◆ ACTION ITEM ◆
Filter the listing below for "Stretton" and report every line that has it.

◆ THE RECORDS ◆
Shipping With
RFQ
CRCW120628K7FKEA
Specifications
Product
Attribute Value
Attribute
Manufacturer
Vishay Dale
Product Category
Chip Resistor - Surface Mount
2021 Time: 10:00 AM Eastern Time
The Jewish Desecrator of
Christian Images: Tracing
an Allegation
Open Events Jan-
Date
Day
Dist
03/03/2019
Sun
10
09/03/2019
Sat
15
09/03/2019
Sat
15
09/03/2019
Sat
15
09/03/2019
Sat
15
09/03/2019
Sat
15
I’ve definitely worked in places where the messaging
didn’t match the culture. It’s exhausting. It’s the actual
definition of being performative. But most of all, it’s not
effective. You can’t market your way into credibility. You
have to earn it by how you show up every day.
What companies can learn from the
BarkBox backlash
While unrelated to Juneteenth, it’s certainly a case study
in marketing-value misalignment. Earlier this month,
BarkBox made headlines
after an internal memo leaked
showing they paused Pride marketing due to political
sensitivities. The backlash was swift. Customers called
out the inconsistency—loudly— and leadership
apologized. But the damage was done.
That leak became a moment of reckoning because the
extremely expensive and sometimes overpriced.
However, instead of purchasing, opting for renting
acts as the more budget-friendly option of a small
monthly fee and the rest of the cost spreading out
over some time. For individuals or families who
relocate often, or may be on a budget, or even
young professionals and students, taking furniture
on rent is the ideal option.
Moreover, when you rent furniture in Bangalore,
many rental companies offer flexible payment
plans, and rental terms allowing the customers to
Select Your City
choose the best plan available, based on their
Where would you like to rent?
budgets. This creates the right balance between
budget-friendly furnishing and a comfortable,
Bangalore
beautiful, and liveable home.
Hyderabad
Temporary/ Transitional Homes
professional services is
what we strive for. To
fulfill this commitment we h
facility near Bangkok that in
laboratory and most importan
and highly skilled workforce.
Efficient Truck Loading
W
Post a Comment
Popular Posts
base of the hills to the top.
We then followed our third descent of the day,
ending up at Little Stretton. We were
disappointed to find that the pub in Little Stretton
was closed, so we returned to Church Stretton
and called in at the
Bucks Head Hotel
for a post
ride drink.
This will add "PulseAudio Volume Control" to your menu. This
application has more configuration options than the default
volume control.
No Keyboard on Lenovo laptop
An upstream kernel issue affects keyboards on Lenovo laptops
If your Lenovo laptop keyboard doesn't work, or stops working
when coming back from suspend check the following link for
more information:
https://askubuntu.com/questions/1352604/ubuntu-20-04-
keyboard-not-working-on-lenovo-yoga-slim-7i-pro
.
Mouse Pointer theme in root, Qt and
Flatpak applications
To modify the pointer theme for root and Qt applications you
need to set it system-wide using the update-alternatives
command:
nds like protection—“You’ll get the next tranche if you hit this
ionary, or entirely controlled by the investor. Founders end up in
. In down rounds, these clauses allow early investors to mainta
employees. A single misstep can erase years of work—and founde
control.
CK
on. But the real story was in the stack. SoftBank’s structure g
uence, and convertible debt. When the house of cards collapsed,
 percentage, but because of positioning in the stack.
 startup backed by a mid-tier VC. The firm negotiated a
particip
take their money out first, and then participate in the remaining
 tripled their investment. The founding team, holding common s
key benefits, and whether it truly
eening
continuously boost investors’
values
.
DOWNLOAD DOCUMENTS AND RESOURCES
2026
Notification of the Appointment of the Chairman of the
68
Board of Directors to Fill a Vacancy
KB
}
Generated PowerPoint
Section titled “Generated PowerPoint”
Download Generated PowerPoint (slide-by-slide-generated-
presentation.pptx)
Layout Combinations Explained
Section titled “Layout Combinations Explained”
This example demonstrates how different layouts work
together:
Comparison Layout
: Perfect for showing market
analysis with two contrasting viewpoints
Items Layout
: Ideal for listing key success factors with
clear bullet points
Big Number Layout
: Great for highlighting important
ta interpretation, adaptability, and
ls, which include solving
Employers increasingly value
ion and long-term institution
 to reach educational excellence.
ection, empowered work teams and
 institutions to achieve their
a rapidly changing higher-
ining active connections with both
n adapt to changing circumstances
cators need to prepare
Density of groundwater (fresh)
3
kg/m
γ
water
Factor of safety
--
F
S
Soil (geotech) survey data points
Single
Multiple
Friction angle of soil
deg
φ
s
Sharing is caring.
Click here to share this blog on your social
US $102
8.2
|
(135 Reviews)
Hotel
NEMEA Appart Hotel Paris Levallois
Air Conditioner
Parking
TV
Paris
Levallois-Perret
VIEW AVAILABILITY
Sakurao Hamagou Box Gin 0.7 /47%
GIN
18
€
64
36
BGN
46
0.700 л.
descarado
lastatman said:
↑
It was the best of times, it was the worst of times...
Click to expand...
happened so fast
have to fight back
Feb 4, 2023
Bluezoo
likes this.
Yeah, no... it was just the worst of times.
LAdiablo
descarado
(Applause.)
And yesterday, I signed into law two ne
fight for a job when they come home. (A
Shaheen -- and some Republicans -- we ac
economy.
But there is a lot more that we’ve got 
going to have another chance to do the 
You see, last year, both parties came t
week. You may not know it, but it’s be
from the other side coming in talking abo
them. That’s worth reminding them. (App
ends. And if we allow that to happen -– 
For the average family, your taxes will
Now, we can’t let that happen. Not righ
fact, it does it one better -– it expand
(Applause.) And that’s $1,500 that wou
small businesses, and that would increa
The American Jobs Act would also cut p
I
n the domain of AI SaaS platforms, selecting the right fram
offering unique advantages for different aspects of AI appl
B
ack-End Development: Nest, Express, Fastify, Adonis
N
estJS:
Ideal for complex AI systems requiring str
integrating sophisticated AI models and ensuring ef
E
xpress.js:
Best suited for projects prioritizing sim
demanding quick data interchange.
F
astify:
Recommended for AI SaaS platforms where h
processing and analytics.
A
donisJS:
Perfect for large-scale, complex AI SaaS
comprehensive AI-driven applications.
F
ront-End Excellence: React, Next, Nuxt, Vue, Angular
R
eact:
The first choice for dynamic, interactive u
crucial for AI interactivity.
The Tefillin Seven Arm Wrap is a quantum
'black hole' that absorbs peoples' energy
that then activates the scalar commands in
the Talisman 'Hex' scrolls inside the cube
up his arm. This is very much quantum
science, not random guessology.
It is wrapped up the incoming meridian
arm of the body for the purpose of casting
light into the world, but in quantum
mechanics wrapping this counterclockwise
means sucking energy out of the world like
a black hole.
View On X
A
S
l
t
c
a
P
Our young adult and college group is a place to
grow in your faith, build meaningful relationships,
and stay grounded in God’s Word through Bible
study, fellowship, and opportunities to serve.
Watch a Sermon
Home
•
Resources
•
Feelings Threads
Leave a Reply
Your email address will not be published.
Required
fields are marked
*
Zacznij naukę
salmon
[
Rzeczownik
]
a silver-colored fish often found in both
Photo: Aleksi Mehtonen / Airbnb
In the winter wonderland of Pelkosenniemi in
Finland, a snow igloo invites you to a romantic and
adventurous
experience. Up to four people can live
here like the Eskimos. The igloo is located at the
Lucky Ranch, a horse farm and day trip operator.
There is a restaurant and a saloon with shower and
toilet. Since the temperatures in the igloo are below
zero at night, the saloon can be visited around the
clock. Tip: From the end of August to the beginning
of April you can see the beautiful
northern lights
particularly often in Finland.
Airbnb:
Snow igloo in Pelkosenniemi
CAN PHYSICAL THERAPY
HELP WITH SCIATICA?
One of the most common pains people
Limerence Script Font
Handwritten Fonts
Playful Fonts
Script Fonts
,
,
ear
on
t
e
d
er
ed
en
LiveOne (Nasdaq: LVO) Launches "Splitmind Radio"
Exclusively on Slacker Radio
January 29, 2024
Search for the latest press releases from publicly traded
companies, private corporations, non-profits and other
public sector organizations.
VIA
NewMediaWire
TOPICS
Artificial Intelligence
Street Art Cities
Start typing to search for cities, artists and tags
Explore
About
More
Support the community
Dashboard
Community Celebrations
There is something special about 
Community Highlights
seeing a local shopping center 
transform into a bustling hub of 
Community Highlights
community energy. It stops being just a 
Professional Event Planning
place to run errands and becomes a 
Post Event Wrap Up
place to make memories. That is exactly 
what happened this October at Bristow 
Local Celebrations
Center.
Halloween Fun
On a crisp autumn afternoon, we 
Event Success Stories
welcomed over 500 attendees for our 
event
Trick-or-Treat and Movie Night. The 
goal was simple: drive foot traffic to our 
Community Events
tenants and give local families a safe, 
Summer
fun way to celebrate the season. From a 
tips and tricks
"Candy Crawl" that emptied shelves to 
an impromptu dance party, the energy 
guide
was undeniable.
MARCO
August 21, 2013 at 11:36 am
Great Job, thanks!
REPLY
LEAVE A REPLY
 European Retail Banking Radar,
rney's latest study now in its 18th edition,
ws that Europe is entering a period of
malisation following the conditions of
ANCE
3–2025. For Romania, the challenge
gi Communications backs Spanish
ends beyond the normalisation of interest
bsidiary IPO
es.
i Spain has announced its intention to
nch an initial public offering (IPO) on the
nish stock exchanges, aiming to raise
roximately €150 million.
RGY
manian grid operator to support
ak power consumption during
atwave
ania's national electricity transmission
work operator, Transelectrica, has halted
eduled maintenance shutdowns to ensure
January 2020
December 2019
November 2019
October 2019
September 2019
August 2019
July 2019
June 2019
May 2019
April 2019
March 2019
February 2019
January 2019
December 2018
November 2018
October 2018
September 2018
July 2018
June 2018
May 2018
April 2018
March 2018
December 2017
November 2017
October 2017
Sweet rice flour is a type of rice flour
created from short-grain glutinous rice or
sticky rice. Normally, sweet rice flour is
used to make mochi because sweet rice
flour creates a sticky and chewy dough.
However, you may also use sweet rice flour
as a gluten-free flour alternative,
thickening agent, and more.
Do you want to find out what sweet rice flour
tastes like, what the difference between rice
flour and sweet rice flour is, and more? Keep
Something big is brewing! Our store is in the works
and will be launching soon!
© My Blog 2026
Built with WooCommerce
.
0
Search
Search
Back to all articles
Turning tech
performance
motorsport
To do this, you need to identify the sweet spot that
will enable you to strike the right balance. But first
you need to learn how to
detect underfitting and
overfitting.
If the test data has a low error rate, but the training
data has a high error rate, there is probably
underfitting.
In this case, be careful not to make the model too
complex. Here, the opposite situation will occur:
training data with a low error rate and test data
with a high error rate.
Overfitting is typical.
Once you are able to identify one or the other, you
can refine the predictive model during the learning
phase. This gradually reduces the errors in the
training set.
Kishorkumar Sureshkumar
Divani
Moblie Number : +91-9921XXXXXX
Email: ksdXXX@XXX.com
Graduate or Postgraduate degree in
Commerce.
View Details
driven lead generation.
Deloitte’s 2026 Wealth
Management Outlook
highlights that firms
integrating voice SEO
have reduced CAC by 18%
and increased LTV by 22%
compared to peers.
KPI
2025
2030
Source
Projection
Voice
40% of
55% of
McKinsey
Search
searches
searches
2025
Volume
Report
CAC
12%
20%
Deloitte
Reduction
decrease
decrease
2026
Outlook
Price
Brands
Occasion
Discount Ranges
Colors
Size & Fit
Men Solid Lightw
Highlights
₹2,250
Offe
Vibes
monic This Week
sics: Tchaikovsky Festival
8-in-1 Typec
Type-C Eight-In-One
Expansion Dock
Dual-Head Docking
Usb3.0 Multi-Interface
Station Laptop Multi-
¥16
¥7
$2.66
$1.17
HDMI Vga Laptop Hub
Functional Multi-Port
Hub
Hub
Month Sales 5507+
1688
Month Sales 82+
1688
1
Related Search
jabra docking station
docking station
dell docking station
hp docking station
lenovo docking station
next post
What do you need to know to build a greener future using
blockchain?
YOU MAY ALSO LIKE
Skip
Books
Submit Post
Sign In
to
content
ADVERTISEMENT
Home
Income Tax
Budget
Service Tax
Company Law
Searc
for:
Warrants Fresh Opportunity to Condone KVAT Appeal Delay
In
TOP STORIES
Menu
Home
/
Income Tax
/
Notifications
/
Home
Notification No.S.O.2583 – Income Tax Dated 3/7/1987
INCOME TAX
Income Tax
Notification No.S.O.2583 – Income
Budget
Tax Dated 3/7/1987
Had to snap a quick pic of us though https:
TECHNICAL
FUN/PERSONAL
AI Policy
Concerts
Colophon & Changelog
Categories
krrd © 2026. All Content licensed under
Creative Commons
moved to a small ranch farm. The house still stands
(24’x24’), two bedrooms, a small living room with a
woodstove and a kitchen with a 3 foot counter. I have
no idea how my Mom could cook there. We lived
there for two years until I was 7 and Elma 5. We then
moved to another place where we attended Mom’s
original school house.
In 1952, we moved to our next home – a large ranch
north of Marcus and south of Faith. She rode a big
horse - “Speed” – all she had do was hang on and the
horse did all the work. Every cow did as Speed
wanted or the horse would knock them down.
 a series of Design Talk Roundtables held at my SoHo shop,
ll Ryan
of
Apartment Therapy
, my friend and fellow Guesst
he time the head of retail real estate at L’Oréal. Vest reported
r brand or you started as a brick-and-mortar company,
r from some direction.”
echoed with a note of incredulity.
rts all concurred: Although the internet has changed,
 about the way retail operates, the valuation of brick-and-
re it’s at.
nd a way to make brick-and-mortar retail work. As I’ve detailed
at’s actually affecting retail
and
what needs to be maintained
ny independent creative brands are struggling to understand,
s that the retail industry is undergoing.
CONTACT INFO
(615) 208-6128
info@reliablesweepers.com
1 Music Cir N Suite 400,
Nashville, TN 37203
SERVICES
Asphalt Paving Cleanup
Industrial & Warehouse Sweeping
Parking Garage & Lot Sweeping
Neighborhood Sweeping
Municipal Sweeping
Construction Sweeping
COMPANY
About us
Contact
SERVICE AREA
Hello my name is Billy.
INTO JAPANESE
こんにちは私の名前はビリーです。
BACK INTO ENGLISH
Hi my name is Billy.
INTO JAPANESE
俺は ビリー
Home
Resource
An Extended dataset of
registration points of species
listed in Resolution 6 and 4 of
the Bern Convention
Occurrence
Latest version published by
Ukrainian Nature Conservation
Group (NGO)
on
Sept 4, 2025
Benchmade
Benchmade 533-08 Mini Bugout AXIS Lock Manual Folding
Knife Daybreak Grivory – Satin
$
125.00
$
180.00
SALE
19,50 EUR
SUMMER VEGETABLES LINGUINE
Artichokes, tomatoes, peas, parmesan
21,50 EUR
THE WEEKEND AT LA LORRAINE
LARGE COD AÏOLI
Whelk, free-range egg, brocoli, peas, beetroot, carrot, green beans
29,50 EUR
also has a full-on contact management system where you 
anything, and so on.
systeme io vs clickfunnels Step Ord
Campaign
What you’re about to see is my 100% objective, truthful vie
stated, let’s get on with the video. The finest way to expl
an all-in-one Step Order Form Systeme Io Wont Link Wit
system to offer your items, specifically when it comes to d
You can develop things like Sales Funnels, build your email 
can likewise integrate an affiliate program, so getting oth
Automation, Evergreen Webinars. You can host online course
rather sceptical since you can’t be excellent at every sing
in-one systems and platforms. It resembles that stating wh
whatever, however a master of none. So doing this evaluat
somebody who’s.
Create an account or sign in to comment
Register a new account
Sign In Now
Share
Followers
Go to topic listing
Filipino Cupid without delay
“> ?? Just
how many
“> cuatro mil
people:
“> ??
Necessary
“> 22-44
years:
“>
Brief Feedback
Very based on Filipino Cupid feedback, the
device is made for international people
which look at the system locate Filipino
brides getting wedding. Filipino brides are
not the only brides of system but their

◆ RESPONSE FOR THIS EXERCISE ◆
ending up at Little Stretton. We were
disappointed to find that the pub in Little Stretton
was closed, so we returned to Church Stretton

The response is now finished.